(SOURCE MATERIAL)
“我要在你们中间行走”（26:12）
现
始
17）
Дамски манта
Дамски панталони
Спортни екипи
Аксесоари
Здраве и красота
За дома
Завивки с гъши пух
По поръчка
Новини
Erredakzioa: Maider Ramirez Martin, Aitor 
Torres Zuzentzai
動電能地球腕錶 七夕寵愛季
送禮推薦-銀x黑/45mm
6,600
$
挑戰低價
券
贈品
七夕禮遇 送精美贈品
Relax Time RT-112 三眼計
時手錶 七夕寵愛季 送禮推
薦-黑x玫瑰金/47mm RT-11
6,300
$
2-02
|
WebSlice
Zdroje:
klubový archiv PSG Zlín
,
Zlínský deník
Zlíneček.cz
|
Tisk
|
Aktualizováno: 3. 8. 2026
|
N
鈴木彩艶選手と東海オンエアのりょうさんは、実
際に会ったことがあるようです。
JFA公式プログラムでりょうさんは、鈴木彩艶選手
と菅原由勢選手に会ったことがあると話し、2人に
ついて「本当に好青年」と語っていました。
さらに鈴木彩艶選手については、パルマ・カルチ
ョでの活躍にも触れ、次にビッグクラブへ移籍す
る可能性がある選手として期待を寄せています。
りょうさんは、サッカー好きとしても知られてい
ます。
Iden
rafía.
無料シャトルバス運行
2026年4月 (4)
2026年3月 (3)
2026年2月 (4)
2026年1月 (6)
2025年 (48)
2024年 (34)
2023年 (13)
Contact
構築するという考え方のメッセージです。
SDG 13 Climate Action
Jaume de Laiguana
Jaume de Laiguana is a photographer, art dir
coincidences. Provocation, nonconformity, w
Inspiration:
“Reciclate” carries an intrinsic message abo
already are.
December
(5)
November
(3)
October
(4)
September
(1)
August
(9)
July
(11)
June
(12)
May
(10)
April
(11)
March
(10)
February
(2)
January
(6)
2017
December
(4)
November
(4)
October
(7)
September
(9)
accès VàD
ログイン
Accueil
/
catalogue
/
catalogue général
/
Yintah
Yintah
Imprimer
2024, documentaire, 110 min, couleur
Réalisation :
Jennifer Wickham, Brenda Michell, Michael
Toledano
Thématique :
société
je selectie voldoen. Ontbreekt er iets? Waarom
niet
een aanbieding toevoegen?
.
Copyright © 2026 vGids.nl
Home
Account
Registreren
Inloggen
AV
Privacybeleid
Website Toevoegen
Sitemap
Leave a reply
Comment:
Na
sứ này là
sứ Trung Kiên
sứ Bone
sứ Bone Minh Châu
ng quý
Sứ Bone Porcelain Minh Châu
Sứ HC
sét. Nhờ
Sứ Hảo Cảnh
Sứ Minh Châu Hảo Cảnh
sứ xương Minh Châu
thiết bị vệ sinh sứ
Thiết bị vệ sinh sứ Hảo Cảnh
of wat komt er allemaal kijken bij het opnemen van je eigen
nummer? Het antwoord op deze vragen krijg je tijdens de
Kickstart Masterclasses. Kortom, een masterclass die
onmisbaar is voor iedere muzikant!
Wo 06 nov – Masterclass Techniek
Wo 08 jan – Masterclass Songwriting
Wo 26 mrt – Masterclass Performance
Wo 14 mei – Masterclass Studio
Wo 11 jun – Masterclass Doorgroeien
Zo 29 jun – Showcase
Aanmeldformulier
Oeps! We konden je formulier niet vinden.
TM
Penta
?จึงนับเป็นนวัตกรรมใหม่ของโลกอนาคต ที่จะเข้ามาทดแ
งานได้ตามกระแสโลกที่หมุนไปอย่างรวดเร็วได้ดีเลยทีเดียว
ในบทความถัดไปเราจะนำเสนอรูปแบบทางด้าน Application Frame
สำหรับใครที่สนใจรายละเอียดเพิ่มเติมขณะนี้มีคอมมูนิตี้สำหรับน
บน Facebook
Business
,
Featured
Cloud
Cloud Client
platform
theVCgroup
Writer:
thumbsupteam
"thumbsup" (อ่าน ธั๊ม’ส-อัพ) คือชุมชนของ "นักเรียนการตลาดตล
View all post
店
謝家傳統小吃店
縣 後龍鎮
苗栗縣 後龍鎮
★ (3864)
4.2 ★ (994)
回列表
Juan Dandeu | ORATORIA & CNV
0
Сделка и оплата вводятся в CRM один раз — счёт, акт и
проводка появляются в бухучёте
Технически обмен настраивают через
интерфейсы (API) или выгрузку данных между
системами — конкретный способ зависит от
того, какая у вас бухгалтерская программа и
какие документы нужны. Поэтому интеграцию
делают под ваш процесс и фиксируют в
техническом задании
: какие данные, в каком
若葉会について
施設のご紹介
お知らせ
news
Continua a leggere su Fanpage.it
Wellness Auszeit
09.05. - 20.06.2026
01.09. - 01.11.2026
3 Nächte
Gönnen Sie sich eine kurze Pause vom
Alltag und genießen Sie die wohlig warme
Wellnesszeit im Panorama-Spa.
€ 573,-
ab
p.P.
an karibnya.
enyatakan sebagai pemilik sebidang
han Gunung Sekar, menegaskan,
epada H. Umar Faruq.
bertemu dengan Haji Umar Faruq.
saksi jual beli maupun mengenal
(End SOURCE MATERIAL)
_WORK ITEM_:
With nothing left out, copy every record exactly.

_EXERCISE RESULT_:
“我要在你们中间行走”（26:12）
现
始
17）
Дамски манта
Дамски панталони
Спортни екипи
Аксесоари
Здраве и красота
За дома
Завивки с гъши пух
По поръчка
Новини
Erredakzioa: Maider Ramirez Martin, Aitor 
Torres Zuzentzai
動電能地球腕錶 七夕寵愛季
送禮推薦-銀x黑/45mm
6,600
$
挑戰低價
券
贈品
七夕禮遇 送精美贈品
Relax Time RT-112 三眼計
時手錶 七夕寵愛季 送禮推
薦-黑x玫瑰金/47mm RT-11
6,300
$
2-02
|
WebSlice
Zdroje:
klubový archiv PSG Zlín
,
Zlínský deník
Zlíneček.cz
|
Tisk
|
Aktualizováno: 3. 8. 2026
|
N
鈴木彩艶選手と東海オンエアのりょうさんは、実
際に会ったことがあるようです。
JFA公式プログラムでりょうさんは、鈴木彩艶選手
と菅原由勢選手に会ったことがあると話し、2人に
ついて「本当に好青年」と語っていました。
さらに鈴木彩艶選手については、パルマ・カルチ
ョでの活躍にも触れ、次にビッグクラブへ移籍す
る可能性がある選手として期待を寄せています。
りょうさんは、サッカー好きとしても知られてい
ます。
Iden
rafía.
無料シャトルバス運行
2026年4月 (4)
2026年3月 (3)
2026年2月 (4)
2026年1月 (6)
2025年 (48)
2024年 (34)
2023年 (13)
Contact
構築するという考え方のメッセージです。
SDG 13 Climate Action
Jaume de Laiguana
Jaume de Laiguana is a photographer, art dir
coincidences. Provocation, nonconformity, w
Inspiration:
“Reciclate” carries an intrinsic message abo
already are.
December
(5)
November
(3)
October
(4)
September
(1)
August
(9)
July
(11)
June
(12)
May
(10)
April
(11)
March
(10)
February
(2)
January
(6)
2017
December
(4)
November
(4)
October
(7)
September
(9)
accès VàD
ログイン
Accueil
/
catalogue
/
catalogue général
/
Yintah
Yintah
Imprimer
2024, documentaire, 110 min, couleur
Réalisation :
Jennifer Wickham, Brenda Michell, Michael
Toledano
Thématique :
société
je selectie voldoen. Ontbreekt er iets? Waarom
niet
een aanbieding toevoegen?
.
Copyright © 2026 vGids.nl
Home
Account
Registreren
Inloggen
AV
Privacybeleid
Website Toevoegen
Sitemap
Leave a reply
Comment:
Na
sứ này là
sứ Trung Kiên
sứ Bone
sứ Bone Minh Châu
ng quý
Sứ Bone Porcelain Minh Châu
Sứ HC
sét. Nhờ
Sứ Hảo Cảnh
Sứ Minh Châu Hảo Cảnh
sứ xương Minh Châu
thiết bị vệ sinh sứ
Thiết bị vệ sinh sứ Hảo Cảnh
of wat komt er allemaal kijken bij het opnemen van je eigen
nummer? Het antwoord op deze vragen krijg je tijdens de
Kickstart Masterclasses. Kortom, een masterclass die
onmisbaar is voor iedere muzikant!
Wo 06 nov – Masterclass Techniek
Wo 08 jan – Masterclass Songwriting
Wo 26 mrt – Masterclass Performance
Wo 14 mei – Masterclass Studio
Wo 11 jun – Masterclass Doorgroeien
Zo 29 jun – Showcase
Aanmeldformulier
Oeps! We konden je formulier niet vinden.
TM
Penta
?จึงนับเป็นนวัตกรรมใหม่ของโลกอนาคต ที่จะเข้ามาทดแ
งานได้ตามกระแสโลกที่หมุนไปอย่างรวดเร็วได้ดีเลยทีเดียว
ในบทความถัดไปเราจะนำเสนอรูปแบบทางด้าน Application Frame
สำหรับใครที่สนใจรายละเอียดเพิ่มเติมขณะนี้มีคอมมูนิตี้สำหรับน
บน Facebook
Business
,
Featured
Cloud
Cloud Client
platform
theVCgroup
Writer:
thumbsupteam
"thumbsup" (อ่าน ธั๊ม’ส-อัพ) คือชุมชนของ "นักเรียนการตลาดตล
View all post
店
謝家傳統小吃店
縣 後龍鎮
苗栗縣 後龍鎮
★ (3864)
4.2 ★ (994)
回列表
Juan Dandeu | ORATORIA & CNV
0
Сделка и оплата вводятся в CRM один раз — счёт, акт и
проводка появляются в бухучёте
Технически обмен настраивают через
интерфейсы (API) или выгрузку данных между
системами — конкретный способ зависит от
того, какая у вас бухгалтерская программа и
какие документы нужны. Поэтому интеграцию
делают под ваш процесс и фиксируют в
техническом задании
: какие данные, в каком
若葉会について
施設のご紹介
お知らせ
news
Continua a leggere su Fanpage.it
Wellness Auszeit
09.05. - 20.06.2026
01.09. - 01.11.2026
3 Nächte
Gönnen Sie sich eine kurze Pause vom
Alltag und genießen Sie die wohlig warme
Wellnesszeit im Panorama-Spa.
€ 573,-
ab
p.P.
an karibnya.
enyatakan sebagai pemilik sebidang
han Gunung Sekar, menegaskan,
epada H. Umar Faruq.
bertemu dengan Haji Umar Faruq.
saksi jual beli maupun mengenal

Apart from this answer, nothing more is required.